Depuis 2018, les responsables iraniens refusent de discuter avec leurs homologues américains, après le retrait de l’administration Trump de l’accord sur le nucléaire iranien. La Maison Blanche de Trump a également imposé plus de mille cinq cents nouvelles sanctions à l’Iran pour comprimer son économie. En octobre dernier, l’Iran a autorisé Baquer Namazi à quitter le pays pour recevoir des soins médicaux urgents. L’élan diplomatique s’est accéléré au printemps et s’est manifesté au cours de neuf cycles de diplomatie délicate menés par l’intermédiaire de tiers, principalement le Qatar et Oman.
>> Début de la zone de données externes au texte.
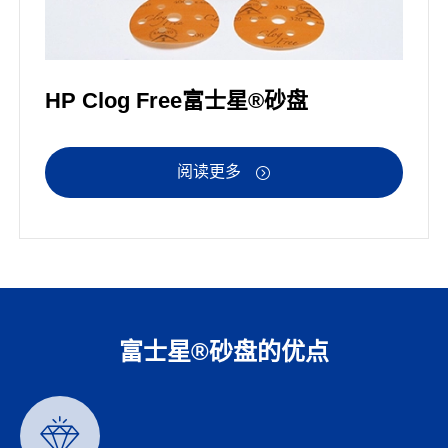
HP Clog Free富士星®砂盘
阅读更多

富士星®砂盘的优点

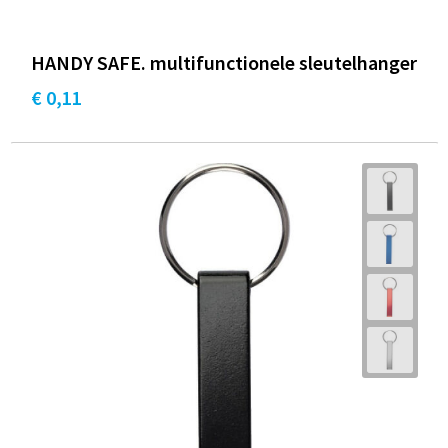
HANDY SAFE. multifunctionele sleutelhanger
€ 0,11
Dans la petite ville de Doha, des responsables qatariens faisaient la navette entre les délégations américaine et iranienne séjournant dans des hôtels différents.

Deux des autres Américains libérés lundi par l’Iran ont été identifiés comme étant Morad Tahbaz, un environnementaliste qui traquait de rares guépards asiatiques et condamné, en 2019, à dix ans de prison pour espionnage, et Emad Shargi, un homme d’affaires possédant un fonds de capital-investissement qui avait été condamné à dix ans de prison pour espionnage. condamné en 2020 à dix ans pour espionnage ; deux autres personnes libérées dans le cadre de l’accord ont refusé d’être identifiées.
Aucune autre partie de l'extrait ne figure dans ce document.